Every couple of months or so, my husband and I play a game called Movie Heaven & Movie Hell- in which we each pick 7 movies we’d love to watch, and 7 films we think will be terrible, then flip a coin to decide which one we’re watching. Yesterday, it was between my ‘Heaven’ choice of Fanboys and his ‘Hell’ choice of Paul.

Tonight’s Heaven & Hell were both comedy road trips featuring Colin & I’s native people: nerds. Colin’s choice of Paul as a ‘Hell’ raised some eyebrows, as it’s written by and starring two Geek Gods, Simon Pegg and Nick Frost. Similarly, opinions amongst friends were divided over Fanboys as a ‘Heaven‘ film. On the one hand, @alessadark both enjoyed and recommended it, whereas @davefens said he wanted to punch absolutely everyone in it in the face. As it happens, we were unlucky on the coin toss again and ended up watching Paul

Clive (Frost) and Graeme (Pegg) play two English sci-fi nerds who are painfully unfuckable, looking as they do like an Arctic Monkeys roadie and a grubby version of Flash from Blackadder Goes Forth. Pretty much everyone who encounters them think they’re gay lovers (rofl! gays!) but they don’t give a shit because they’ve made a trip of a lifetime to Comic Con in San Diego- the nerd Mecca.

After the Con, they decide to hire an RV for a road trip to prominent UFO hotspots in America. It’s on this voyage of discovery that they encounter Paul (voiced by Seth Rogen)- an alien who’s escaped from the Government and desperate to get back to his home planet. Being nice lads, Graeme and Clive agree to ferry Paul to his rendezvous point. En route, they kidnap Ruth (Kristen Wiig), a fundamentalist Christian with a gammy eye, and are pursued by both the FBI and Ruth’s hyuck-hyuck yokel dad.

Now, before I commence criticism, here’s a summary of why we weren’t relishing this movie despite it’s Pegg/Frost pedigree:

a) I’ve never seen nor particularly care about ET or Close Encounters of the Third Kind, which Paul is a love letter to (indeed, Spielberg makes a brief vocal cameo). If that makes me a bad person, mascara my top lip and call me Hitler.
b) The trailer made it look shit. Sorry.
c) It features a wise-cracking, American-accented alien. ALF with big swears.
d) The aforementioned wise-cracking alien smokes weed. I KNOW this is a gag about those awful posters beloved by idiot potheads, but I don’t find the concept funny. So sue me.

Available at Easyart.com, if you happen to be a fucking dick.

So there’s our prejudices laid on the line, but knowing this was Pegg and Frost, we were feeling fairly open minded about Paul and were fully prepared to let it surprise us and surpass our low expectations.

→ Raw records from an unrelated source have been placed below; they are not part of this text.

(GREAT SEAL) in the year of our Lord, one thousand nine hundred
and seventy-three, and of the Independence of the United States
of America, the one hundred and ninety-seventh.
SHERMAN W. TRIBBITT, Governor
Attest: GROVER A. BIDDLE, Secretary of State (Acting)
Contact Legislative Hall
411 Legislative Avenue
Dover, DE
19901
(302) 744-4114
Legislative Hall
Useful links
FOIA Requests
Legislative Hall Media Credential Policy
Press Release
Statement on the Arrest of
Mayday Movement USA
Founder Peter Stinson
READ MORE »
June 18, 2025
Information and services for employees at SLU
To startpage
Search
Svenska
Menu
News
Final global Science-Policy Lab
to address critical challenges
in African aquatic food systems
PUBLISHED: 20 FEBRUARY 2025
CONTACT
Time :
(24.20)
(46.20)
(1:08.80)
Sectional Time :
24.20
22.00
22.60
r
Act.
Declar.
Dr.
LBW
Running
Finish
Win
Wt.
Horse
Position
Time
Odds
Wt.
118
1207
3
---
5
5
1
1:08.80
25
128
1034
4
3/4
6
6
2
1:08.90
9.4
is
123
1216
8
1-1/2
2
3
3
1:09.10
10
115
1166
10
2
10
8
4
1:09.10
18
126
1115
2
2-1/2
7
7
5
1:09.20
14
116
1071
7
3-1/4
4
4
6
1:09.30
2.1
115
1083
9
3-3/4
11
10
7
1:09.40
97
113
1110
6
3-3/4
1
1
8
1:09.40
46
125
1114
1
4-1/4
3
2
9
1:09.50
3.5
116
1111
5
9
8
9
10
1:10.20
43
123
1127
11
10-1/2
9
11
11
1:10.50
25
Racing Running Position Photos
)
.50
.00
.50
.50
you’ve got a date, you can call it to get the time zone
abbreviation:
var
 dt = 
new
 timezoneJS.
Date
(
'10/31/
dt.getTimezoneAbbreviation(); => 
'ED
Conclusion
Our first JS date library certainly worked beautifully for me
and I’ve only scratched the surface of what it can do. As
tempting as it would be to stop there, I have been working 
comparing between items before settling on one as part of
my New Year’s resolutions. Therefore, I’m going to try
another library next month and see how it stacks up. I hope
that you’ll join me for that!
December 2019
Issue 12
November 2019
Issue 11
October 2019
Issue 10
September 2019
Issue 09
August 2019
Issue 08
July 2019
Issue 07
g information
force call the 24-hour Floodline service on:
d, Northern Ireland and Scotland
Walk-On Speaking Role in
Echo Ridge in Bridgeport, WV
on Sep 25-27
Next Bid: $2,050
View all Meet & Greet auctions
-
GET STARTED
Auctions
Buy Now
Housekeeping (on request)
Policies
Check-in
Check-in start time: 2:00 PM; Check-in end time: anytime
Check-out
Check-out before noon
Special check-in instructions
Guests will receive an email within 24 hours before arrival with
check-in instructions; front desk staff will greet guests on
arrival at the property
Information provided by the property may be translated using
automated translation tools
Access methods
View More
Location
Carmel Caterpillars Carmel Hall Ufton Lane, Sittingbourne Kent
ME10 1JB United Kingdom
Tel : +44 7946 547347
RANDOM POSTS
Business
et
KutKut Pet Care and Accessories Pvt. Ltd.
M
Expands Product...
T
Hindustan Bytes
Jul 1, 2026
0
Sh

Paul did, indeed, have its strengths, most obviously in its cast. Simon Pegg and Nick Frost are great together and it’s always nice to see them perform as a double-act, but Paul also featured a smorgasbord of American comedy royalty in its cameos and supporting roles- Wiig and Rogen, of course, but also Arrested Development‘s Jason Bateman and Jeffrey Tambor, and Glee/Best In Show‘s Jane Lynch. There’s also a brief cameo from Sigourney Weaver, the undisputed queen of sci-fi, who didn’t have a lot to do but looked smashing.

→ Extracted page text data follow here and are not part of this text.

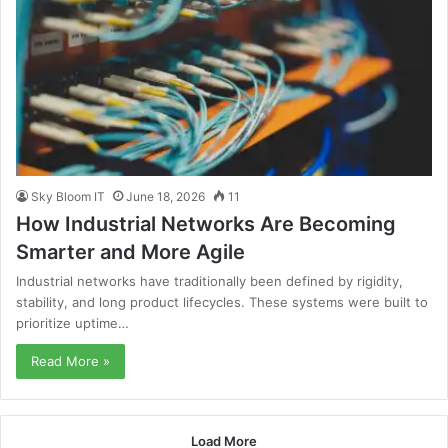
Sky Bloom IT
June 18, 2026
11
How Industrial Networks Are Becoming
Smarter and More Agile
Industrial networks have traditionally been defined by rigidity,
stability, and long product lifecycles. These systems were built to
prioritize uptime…
Read More »
Load More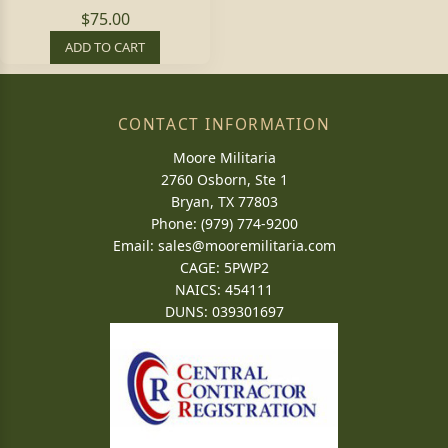
$75.00
ADD TO CART
CONTACT INFORMATION
Moore Militaria
2760 Osborn, Ste 1
Bryan, TX 77803
Phone: (979) 774-9200
Email:
sales@mooremilitaria.com
CAGE: 5PWP2
NAICS: 454111
DUNS: 039301697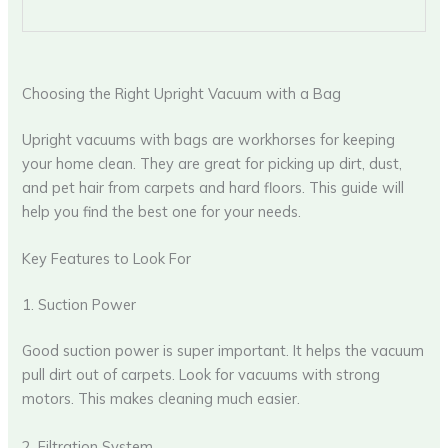
Choosing the Right Upright Vacuum with a Bag
Upright vacuums with bags are workhorses for keeping
your home clean. They are great for picking up dirt, dust,
and pet hair from carpets and hard floors. This guide will
help you find the best one for your needs.
Key Features to Look For
1. Suction Power
Good suction power is super important. It helps the vacuum
pull dirt out of carpets. Look for vacuums with strong
motors. This makes cleaning much easier.
2. Filtration System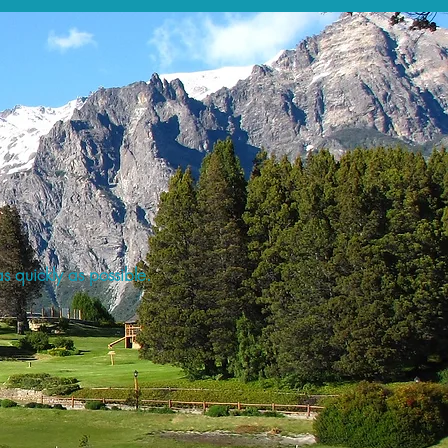
s quickly as possible.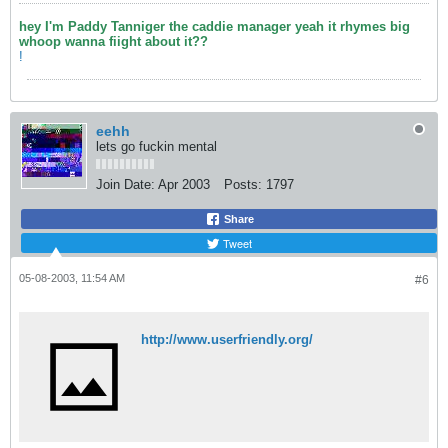
hey I'm Paddy Tanniger the caddie manager yeah it rhymes big
whoop wanna fiight about it??
!
eehh
lets go fuckin mental
Join Date:
Apr 2003
Posts:
1797
Share
Tweet
05-08-2003, 11:54 AM
#6
http://www.userfriendly.org/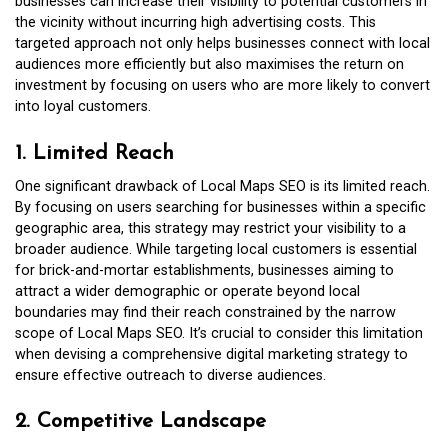
businesses can increase their visibility to potential customers in
the vicinity without incurring high advertising costs. This
targeted approach not only helps businesses connect with local
audiences more efficiently but also maximises the return on
investment by focusing on users who are more likely to convert
into loyal customers.
1. Limited Reach
One significant drawback of Local Maps SEO is its limited reach.
By focusing on users searching for businesses within a specific
geographic area, this strategy may restrict your visibility to a
broader audience. While targeting local customers is essential
for brick-and-mortar establishments, businesses aiming to
attract a wider demographic or operate beyond local
boundaries may find their reach constrained by the narrow
scope of Local Maps SEO. It’s crucial to consider this limitation
when devising a comprehensive digital marketing strategy to
ensure effective outreach to diverse audiences.
2. Competitive Landscape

Another point of praise is for the CGI, motion capture and vocal performance used to bring Paul to life. All three were excellent. I’m not a big Seth Rogen fan but he deserves kudos for this- he made Paul likeable as opposed to wacky or an overt smart-arse. This was a big deal for me, as I was expecting something more akin to Roger Rabbit with the character, and it was lovely that Paul didn’t once make my shit itch.

However, the film did have an awful lot of flaws, that, although we tried hard, meant we didn’t enjoy it that much.

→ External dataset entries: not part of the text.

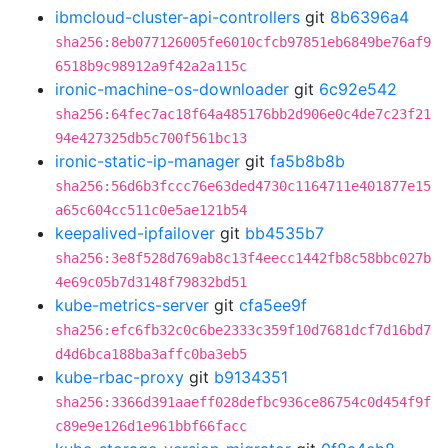
ibmcloud-cluster-api-controllers
git
8b6396a4
sha256:8eb077126005fe6010cfcb97851eb6849be76af9
6518b9c98912a9f42a2a115c
ironic-machine-os-downloader
git
6c92e542
sha256:64fec7ac18f64a485176bb2d906e0c4de7c23f21
94e427325db5c700f561bc13
ironic-static-ip-manager
git
fa5b8b8b
sha256:56d6b3fccc76e63ded4730c1164711e401877e15
a65c604cc511c0e5ae121b54
keepalived-ipfailover
git
bb4535b7
sha256:3e8f528d769ab8c13f4eecc1442fb8c58bbc027b
4e69c05b7d3148f79832bd51
kube-metrics-server
git
cfa5ee9f
sha256:efc6fb32c0c6be2333c359f10d7681dcf7d16bd7
d4d6bca188ba3affc0ba3eb5
kube-rbac-proxy
git
b9134351
sha256:3366d391aaeff028defbc936ce86754c0d454f9f
c89e9e126d1e961bbf66facc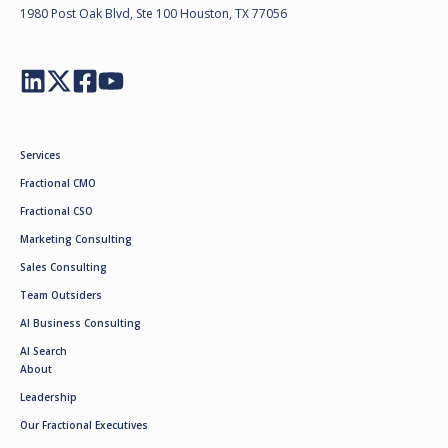
1980 Post Oak Blvd, Ste 100 Houston, TX 77056
Services
Fractional CMO
Fractional CSO
Marketing Consulting
Sales Consulting
Team Outsiders
AI Business Consulting
AI Search
About
Leadership
Our Fractional Executives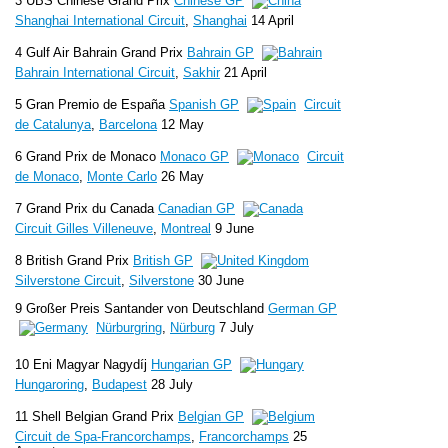
3 UBS Chinese Grand Prix
Chinese GP
Shanghai International Circuit
,
Shanghai
14 April
4 Gulf Air Bahrain Grand Prix
Bahrain GP
Bahrain International Circuit
,
Sakhir
21 April
5 Gran Premio de España
Spanish GP
Circuit
de Catalunya
,
Barcelona
12 May
6 Grand Prix de Monaco
Monaco GP
Circuit
de Monaco
,
Monte Carlo
26 May
7 Grand Prix du Canada
Canadian GP
Circuit Gilles Villeneuve
,
Montreal
9 June
8 British Grand Prix
British GP
Silverstone Circuit
,
Silverstone
30 June
9 Großer Preis Santander von Deutschland
German GP
Nürburgring
,
Nürburg
7 July
10 Eni Magyar Nagydíj
Hungarian GP
Hungaroring
,
Budapest
28 July
11 Shell Belgian Grand Prix
Belgian GP
Circuit de Spa-Francorchamps
,
Francorchamps
25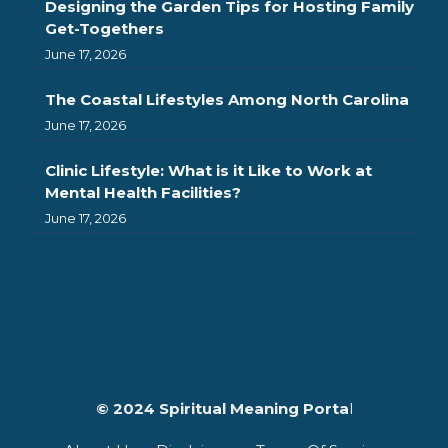
Designing the Garden Tips for Hosting Family
Get-Togethers
June 17, 2026
The Coastal Lifestyles Among North Carolina
June 17, 2026
Clinic Lifestyle: What is it Like to Work at
Mental Health Facilities?
June 17, 2026
© 2024 Spiritual Meaning Porta
l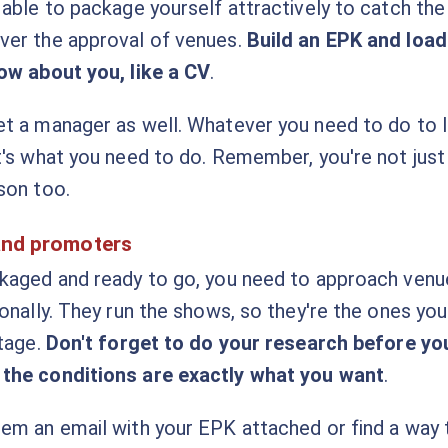
 able to package yourself attractively to catch the
ver the approval of venues.
Build an EPK and load
ow about you, like a CV
.
t a manager as well. Whatever you need to do to 
t's what you need to do. Remember, you're not just a
son too.
and promoters
ckaged and ready to go, you need to approach ven
ionally. They run the shows, so they're the ones yo
stage.
Don't forget to do your research before y
the conditions are exactly what you want
.
em an email with your EPK attached or find a way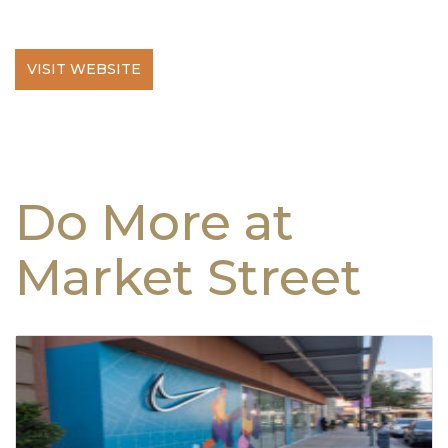
VISIT WEBSITE
Do More at
Market Street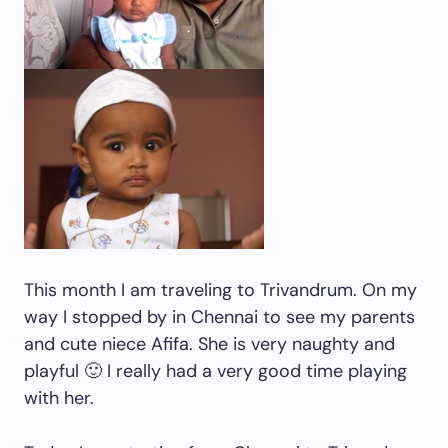
This month I am traveling to Trivandrum. On my
way I stopped by in Chennai to see my parents
and cute niece Afifa. She is very naughty and
playful 🙂 I really had a very good time playing
with her.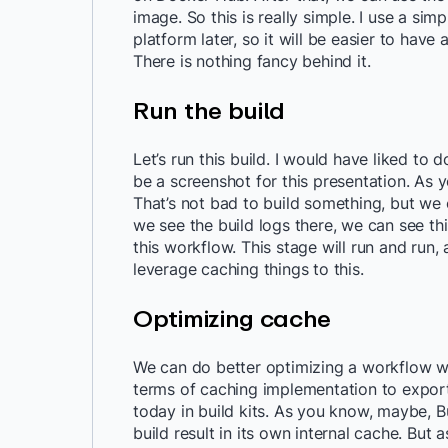
image. So this is really simple. I use a sim
platform later, so it will be easier to have a
There is nothing fancy behind it.
Run the build
Let’s run this build. I would have liked to do
be a screenshot for this presentation. As 
That’s not bad to build something, but we 
we see the build logs there, we can see thi
this workflow. This stage will run and run,
leverage caching things to this.
Optimizing cache
We can do better optimizing a workflow wit
terms of caching implementation to expor
today in build kits. As you know, maybe, B
build result in its own internal cache. But a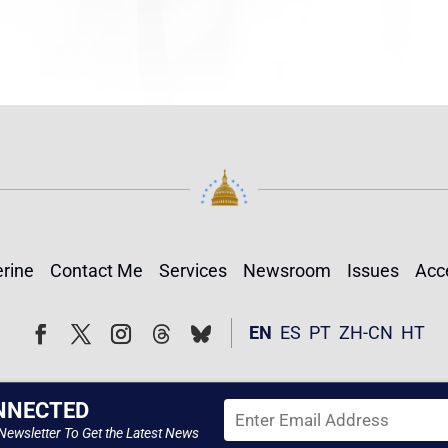
rine
Contact Me
Services
Newsroom
Issues
Acce
Follow
Follow
EN
ES
PT
ZH-CN
HT
Facebook
Twitter
Instagram
NNECTED
Newsletter To Get the Latest News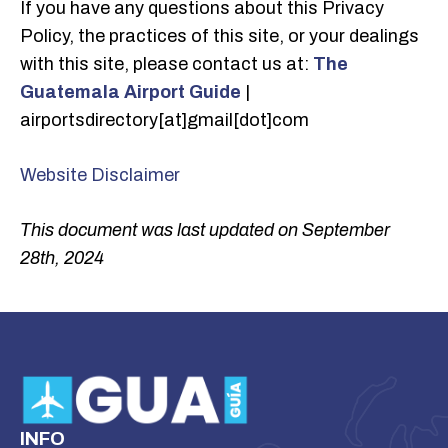
If you have any questions about this Privacy
Policy, the practices of this site, or your dealings
with this site, please contact us at:
The
Guatemala Airport Guide
|
airportsdirectory[at]gmail[dot]com
Website Disclaimer
This document was last updated on September
28th, 2024
INFO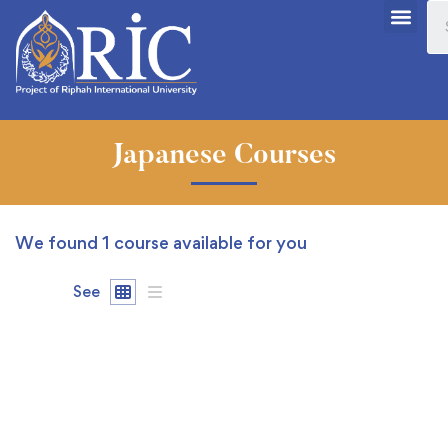
Japanese Courses
We found
1
course available for you
See
FREE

For a start, and most importantly, it wasn’t that funny. Whereas Hot Fuzz cleverly twisted and subverted the buddy-cop movie to brilliant comedic effect, Paul relies on a bunch of dick jokes, obvious references that could have come straight out of Family Guy (oh look, a band in a hillbilly bar are playing the Star Wars Cantina Song, how droll) and silly swearing.  Another hindrance was that Paul felt and looked like it should be a family movie, thanks to the simple story, child-like heroes, and cute CGI alien. As a result of this, the swearing and drug use really jarred. Maybe that was the point, but for me, it didn’t work- it was too childish to be an adult comedy and too rude for kids.

The epic amount of creative swearing originates from a scene where Ruth freaks out at the concept of worlds beyond our own and argues with Paul about creationism versus evolution. The row swiftly ends when Paul uses telepathy to share his knowledge of the galaxy. After seeing that maybe the universe does indeed go beyond a literal interpretation of the Bible, Ruth realises she can sin and fornicate and curse all she cocking well wants!

Which, ya know, is nice and all, but it would have been better character development for her to have come to this conclusion on her own once her hysteria wore off (she was talking to a bona fide alien, after all).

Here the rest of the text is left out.